What I find impressive about all of these, is not the designer’s ability to maintain hand dexterity while creating cosmic horrors. No, what’s impressive is that we apparently live in an age when insane asylums grant their inmates free access to the Internet and an Etsy account.

Enjoy your newfound ability to not sleep. Happy freaking holidays, all. See you in 2014!

Baby Twins

WTF Report: “The Miracle of Childbirth”

Today’s WTF Report is brought to you courtesy of, otherwise known as the place where people sell physical manifestations of their nightmares under the guise of deceptive words like “vintage”, “handmade” and “craft”.

I’m about to show you a picture of an educational doll.

This doll is meant to teach kids about childbirth, so you know it’s going to be tasteful and…

Creepy Childbirth Doll

Mom, it’s a-me, Mario!


Before you accuse me of assaulting your eyes with creepy pornography without warning, please do keep in mind that this is marketed as an educational doll. For children.

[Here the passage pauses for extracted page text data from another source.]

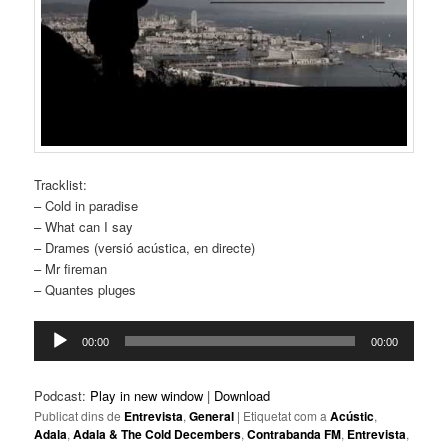
Tracklist:
– Cold in paradise
– What can I say
– Drames (versió acústica, en directe)
– Mr fireman
– Quantes pluges
Reproductor
00:00
00:00
d'àudio
Podcast:
Play in new window
|
Download
Publicat dins de
Entrevista
,
General
|
Etiquetat com a
Acústic
,
Adala
,
Adala & The Cold Decembers
,
Contrabanda FM
,
Entrevista
,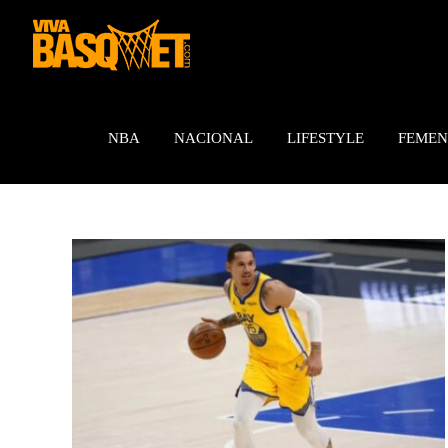
Saltar
al
contenido
NBA
NACIONAL
LIFESTYLE
FEMEN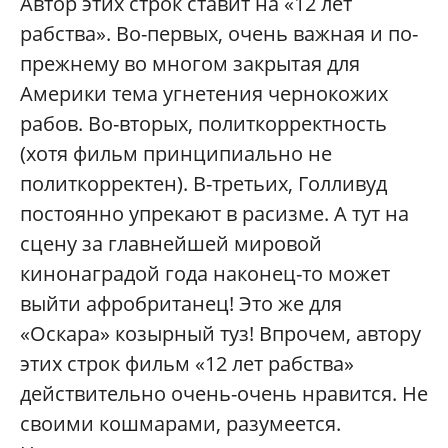
Автор этих строк ставит на «12 лет
рабства». Во-первых, очень важная и по-
прежнему во многом закрытая для
Америки тема угнетения чернокожих
рабов. Во-вторых, политкорректность
(хотя фильм принципиально не
политкорректен). В-третьих, Голливуд
постоянно упрекают в расизме. А тут на
сцену за главнейшей мировой
кинонаградой года наконец-то может
выйти афробританец! Это же для
«Оскара» козырный туз! Впрочем, автору
этих строк фильм «12 лет рабства»
действительно очень-очень нравится. Не
своими кошмарами, разумеется.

There are many things I could make fun of, based on the picture alone. I could comment on how the kid appears to have a huge trucker moustache. Alternatively, his mother has an unnatural forest-like growth on her abdomen that must be attended to by a professional. I could point out how the child is arriving to this world immediately expecting a high five. Or is that the umbilical cord, fighting its way out ahead of the baby? Some questions are best left unanswered.

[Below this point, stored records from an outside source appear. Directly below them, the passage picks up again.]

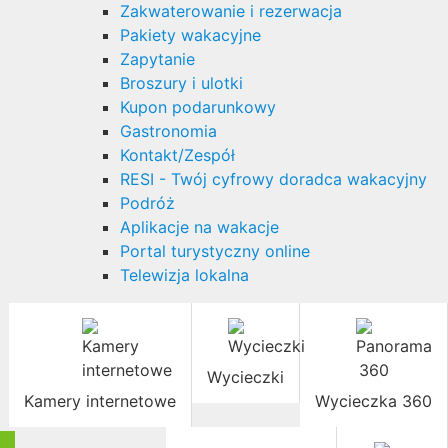
Zakwaterowanie i rezerwacja
Pakiety wakacyjne
Zapytanie
Broszury i ulotki
Kupon podarunkowy
Gastronomia
Kontakt/Zespół
RESI - Twój cyfrowy doradca wakacyjny
Podróż
Aplikacje na wakacje
Portal turystyczny online
Telewizja lokalna
Wycieczki
Kamery internetowe
Wycieczka 360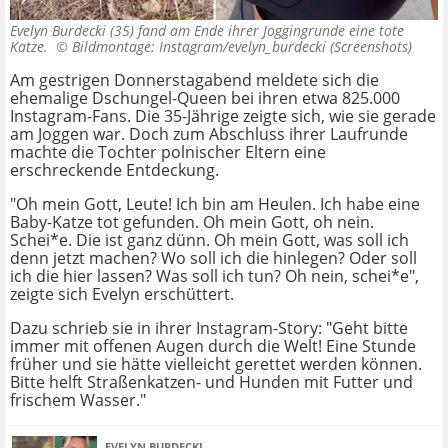
Evelyn Burdecki (35) fand am Ende ihrer Joggingrunde eine tote
Katze. ©
Bildmontage: Instagram/evelyn_burdecki (Screenshots)
Am gestrigen Donnerstagabend meldete sich die
ehemalige Dschungel-Queen bei ihren etwa 825.000
Instagram-Fans. Die 35-Jährige zeigte sich, wie sie gerade
am Joggen war. Doch zum Abschluss ihrer Laufrunde
machte die Tochter polnischer Eltern eine
erschreckende Entdeckung.
"Oh mein Gott, Leute! Ich bin am Heulen. Ich habe eine
Baby-Katze tot gefunden. Oh mein Gott, oh nein.
Schei*e. Die ist ganz dünn. Oh mein Gott, was soll ich
denn jetzt machen? Wo soll ich die hinlegen? Oder soll
ich die hier lassen? Was soll ich tun? Oh nein, schei*e",
zeigte sich Evelyn erschüttert.
Dazu schrieb sie in ihrer Instagram-Story: "Geht bitte
immer mit offenen Augen durch die Welt! Eine Stunde
früher und sie hätte vielleicht gerettet werden können.
Bitte helft Straßenkatzen- und Hunden mit Futter und
frischem Wasser."
EVELYN BURDECKI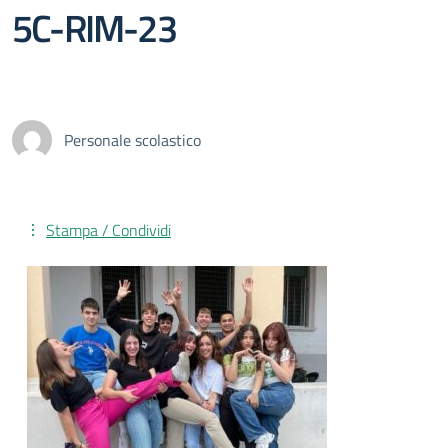
5C-RIM-23
Personale scolastico
Stampa / Condividi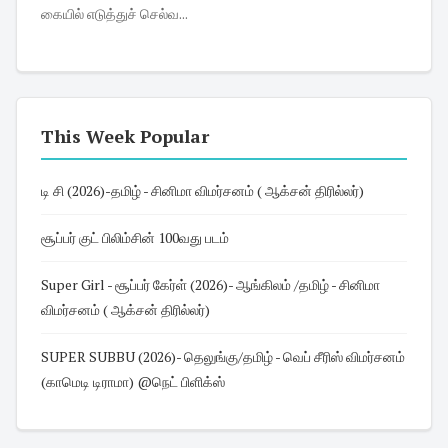
கையில் எடுத்துச் செல்வ...
This Week Popular
டி சி (2026)-தமிழ் - சினிமா விமர்சனம் ( ஆக்சன் திரில்லர்)
சூப்பர் குட் பிலிம்சின் 100வது படம்
Super Girl - சூப்பர் கேர்ள் (2026)- ஆங்கிலம் /தமிழ் - சினிமா
விமர்சனம் ( ஆக்சன் திரில்லர்)
SUPER SUBBU (2026)- தெலுங்கு/தமிழ் - வெப் சீரிஸ் விமர்சனம்
(காமெடி டிராமா) @நெட் பிளிக்ஸ்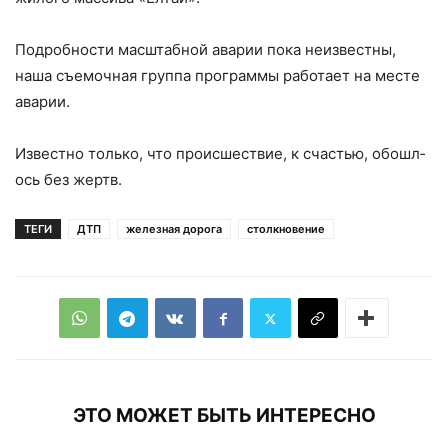
Подробн­ости масштабной авар­ии пока неизвестны,
наша съемочная группа про­граммы работает на месте
аварии.
Известно то­лько, что происшеств­ие, к счастью, обошл­
ось без жертв.
ТЕГИ
ДТП
железная дорога
столкновение
ЭТО МОЖЕТ БЫТЬ ИНТЕРЕСНО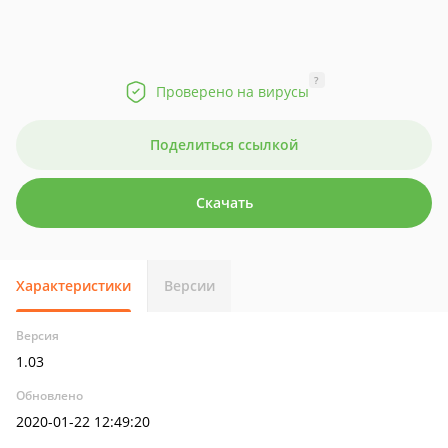
?
Проверено на вирусы
Поделиться ссылкой
Скачать
Характеристики
Версии
Версия
1.03
Обновлено
2020-01-22 12:49:20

I won’t make fun of any of those things. Instead, I’ll share with you some of the best highlights from the childbirth doll’s description:

The doll is apparently award winning, in categories like “Most Creative” and “Best in Show”. I certainly won’t argue with the “creative” part – anything that stretches beyond the limits of what a sane mind can adequately comprehend can technically be labelled “creative”. “Best in Show” only holds true if the doll ran against a hand-made dead pigeon dressed as a ballet dancer, assembled by a psycho who killed at least seventeen people in his life.

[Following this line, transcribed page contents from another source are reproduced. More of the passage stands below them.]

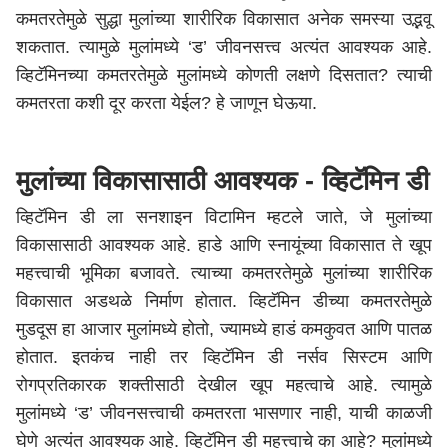
कमतरतेमुळे सुद्धा मुलांच्या शारीरिक विकासात अनेक समस्या उद्भवू
शकतात. त्यामुळे मुलांमध्ये ‘ड’ जीवनसत्त्व अत्यंत आवश्यक आहे.
व्हिटॅमिनच्या कमतरतेमुळे मुलांमध्ये कोणती लक्षणे दिसतात? त्याची
कमतरता कशी दूर करता येईल? हे जाणून घेऊया.
मुलांच्या विकासासाठी आवश्यक - व्हिटॅमिन डी
व्हिटॅमिन डी ला सनशाइन विटामिन म्हटले जाते, जे मुलांच्या
विकासासाठी आवश्यक आहे. हाडे आणि स्नायूंच्या विकासात ते खूप
महत्त्वाची भूमिका बजावते. त्याच्या कमतरतेमुळे मुलांच्या शारीरिक
विकासात अडथळे निर्माण होतात. व्हिटॅमिन डीच्या कमतरतेमुळे
मुडदूस हा आजार मुलांमध्ये होतो, ज्यामध्ये हाडं कमकुवत आणि पातळ
होतात. इतकंच नाही तर व्हिटॅमिन डी नर्सव सिस्टम आणि
रोगप्रतिकारक शक्तीसाठी देखील खूप महत्वाचे आहे. त्यामुळे
मुलांमध्ये ‘ड’ जीवनसत्त्वाची कमतरता भासणार नाही, याची काळजी
घेणे अत्यंत आवश्यक आहे. व्हिटॅमिन डी महत्त्वाचे का आहे? मुलांमध्ये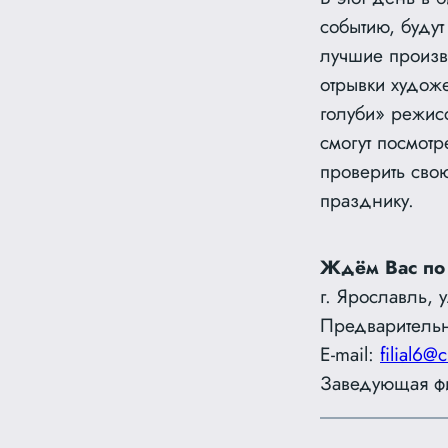
событию, будут
лучшие произв
отрывки худож
голуби» режис
смогут посмот
проверить свою
празднику.
Ждём Вас по
г. Ярославль, 
Предварительн
E-mail:
filial6@c
Заведующая фи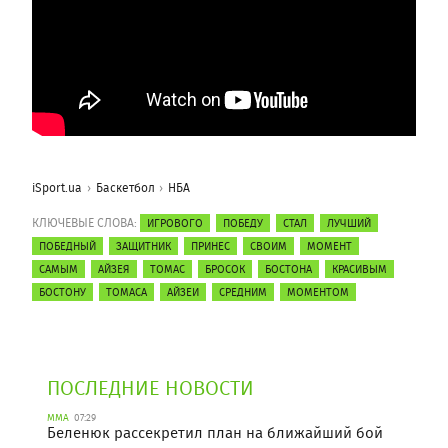
iSport.ua
Баскетбол
НБА
КЛЮЧЕВЫЕ СЛОВА:
ИГРОВОГО
ПОБЕДУ
СТАЛ
ЛУЧШИЙ
ПОБЕДНЫЙ
ЗАЩИТНИК
ПРИНЕС
СВОИМ
МОМЕНТ
САМЫМ
АЙЗЕЯ
ТОМАС
БРОСОК
БОСТОНА
КРАСИВЫМ
БОСТОНУ
ТОМАСА
АЙЗЕИ
СРЕДНИМ
МОМЕНТОМ
ПОСЛЕДНИЕ НОВОСТИ
ММА
07:29
Беленюк рассекретил план на ближайший бой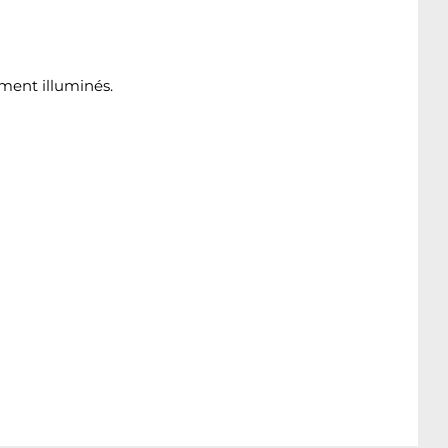
ement illuminés.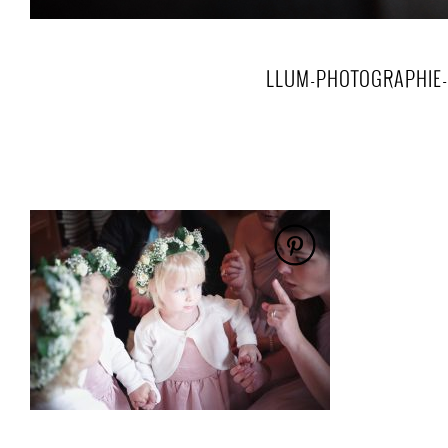
LLUM-PHOTOGRAPHIE-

The childbirth doll is apparently “anatomically correct”, which is also true in that she has the proper amount of limbs.

Finally, “she makes a great addition to any midwifery practice, or for any birth professional that works with siblings.” Yes she does, if your goal is to convince said siblings that their future sister or brother is the spawn of evil who will arrive to this world in a hellish ritual that leaves their mother drained of all energy and will to live.

Have fun with your new toy, kids. And remember, peaceful sleep is for losers!